§ **GIVEN RECORDS**:
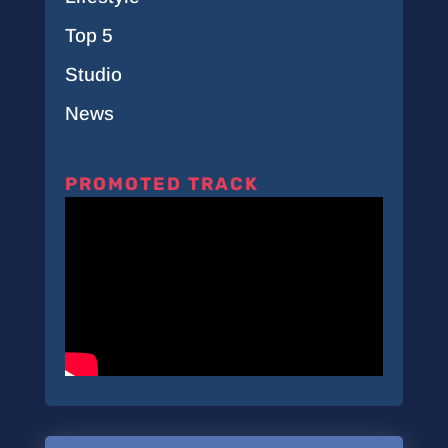
Top 5
Studio
News
PROMOTED TRACK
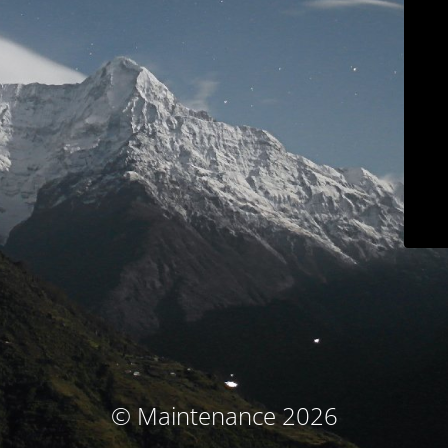
© Maintenance 2026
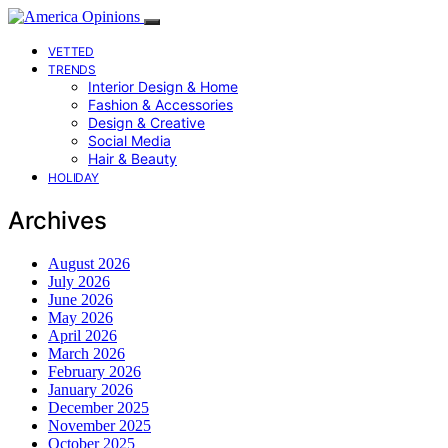
VETTED
TRENDS
Interior Design & Home
Fashion & Accessories
Design & Creative
Social Media
Hair & Beauty
HOLIDAY
Archives
August 2026
July 2026
June 2026
May 2026
April 2026
March 2026
February 2026
January 2026
December 2025
November 2025
October 2025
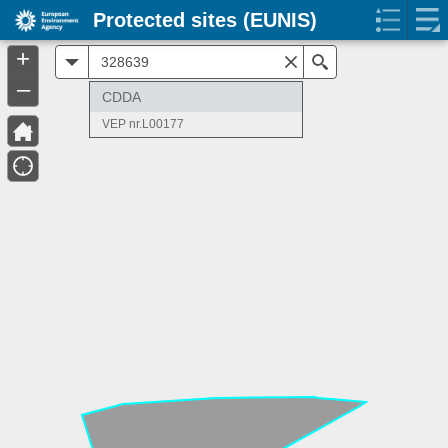
Protected sites (EUNIS)
+
All
Search
–
CDDA
VEP nr.L00177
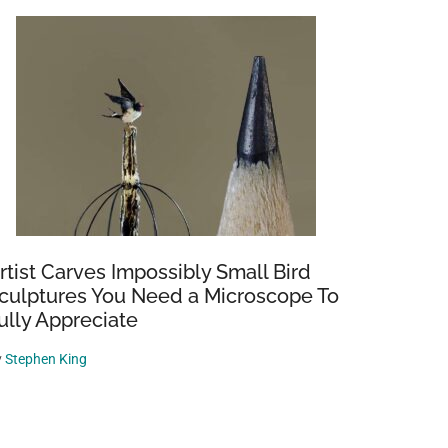
rtist Carves Impossibly Small Bird
culptures You Need a Microscope To
ully Appreciate
y
Stephen King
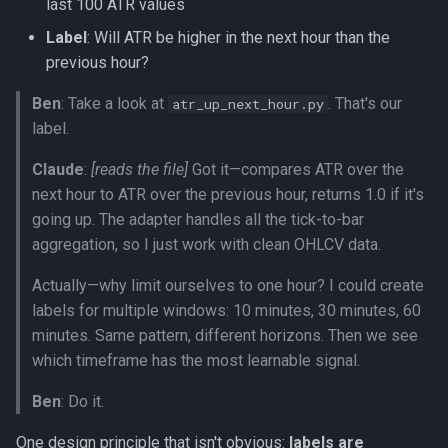
last 100 ATR values
Label
: Will ATR be higher in the next hour than the
previous hour?
Ben
: Take a look at
. That's our
atr_up_next_hour.py
label.
Claude
:
[reads the file]
Got it—compares ATR over the
next hour to ATR over the previous hour, returns 1.0 if it's
going up. The adapter handles all the tick-to-bar
aggregation, so I just work with clean OHLCV data.
Actually—why limit ourselves to one hour? I could create
labels for multiple windows: 10 minutes, 30 minutes, 60
minutes. Same pattern, different horizons. Then we see
which timeframe has the most learnable signal.
Ben
: Do it.
One design principle that isn't obvious:
labels are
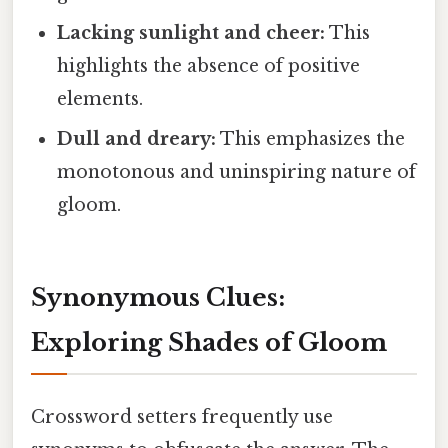
Lacking sunlight and cheer:
This
highlights the absence of positive
elements.
Dull and dreary:
This emphasizes the
monotonous and uninspiring nature of
gloom.
Synonymous Clues:
Exploring Shades of Gloom
Crossword setters frequently use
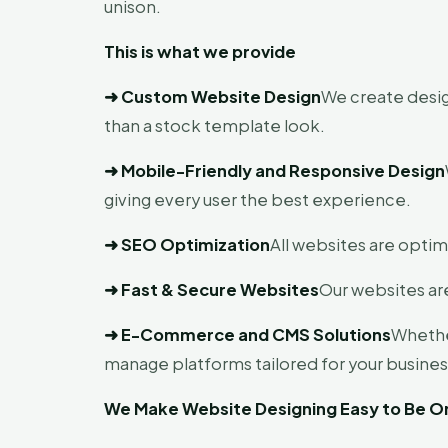
unison.
This is what we provide
➜
Custom Website Design
We create desig
than a stock template look.
➜
Mobile-Friendly and Responsive Design
giving every user the best experience.
➜
SEO Optimization
All websites are optim
➜
Fast & Secure Websites
Our websites are
➜
E-Commerce and CMS Solutions
Whethe
manage platforms tailored for your busines
We Make Website Designing Easy to Be On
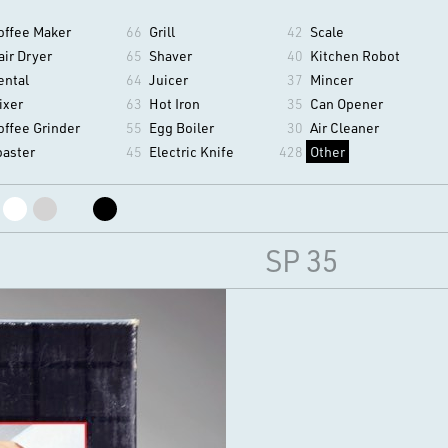
offee Maker
66
Grill
42
Scale
air Dryer
65
Shaver
40
Kitchen Robot
ental
64
Juicer
37
Mincer
ixer
63
Hot Iron
35
Can Opener
offee Grinder
55
Egg Boiler
30
Air Cleaner
oaster
45
Electric Knife
428
Other
SP 35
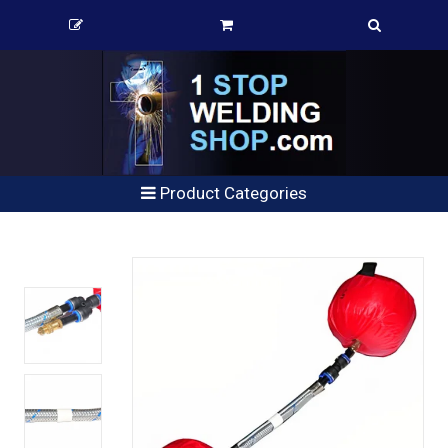
Product Categories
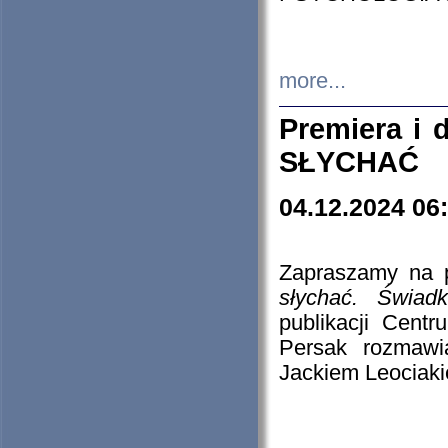
more...
Premiera i
SŁYCHAĆ
04.12.2024 06
Zapraszamy na p
słychać. Świad
publikacji Cen
Persak rozmawi
Jackiem Leociaki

§ **WHAT YOU NEED TO DO**: In the entries above, count each line holding "minutes" and report the total and nothing more.

§ **EXERCISE RESPONSE**: 2